Top of DATA IN THIS EXERCISE
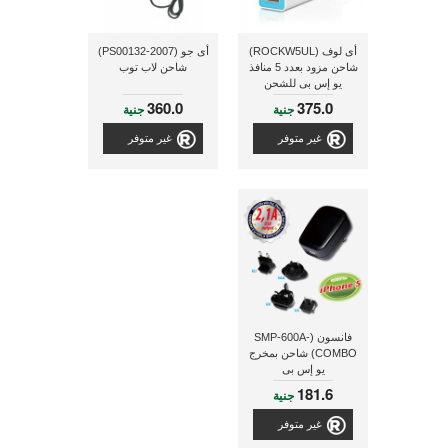
أى لوف (ROCKW5UL)
أى جو (PS00132-2007)
شاحن مزود بعدد 5 منافذ
شاحن لاب توب
يو إس بى للشحن
360.0
375.0
جنية
جنية
غير متوفر
غير متوفر
فانسون (SMP-600A-
COMBO) شاحن بمخرج
يو إس بى
181.6
جنية
غير متوفر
Bottom of DATA IN THIS EXERCISE
ACTION ITEM: Your answer should hold exactly the lines from the one containing "شاحن لاب توب" through the end of the entries above, and nothing else.

WRITTEN REPLY:
شاحن لاب توب
يو إس بى للشحن
360.0
375.0
جنية
جنية
غير متوفر
غير متوفر
فانسون (SMP-600A-
COMBO) شاحن بمخرج
يو إس بى
181.6
جنية
غير متوفر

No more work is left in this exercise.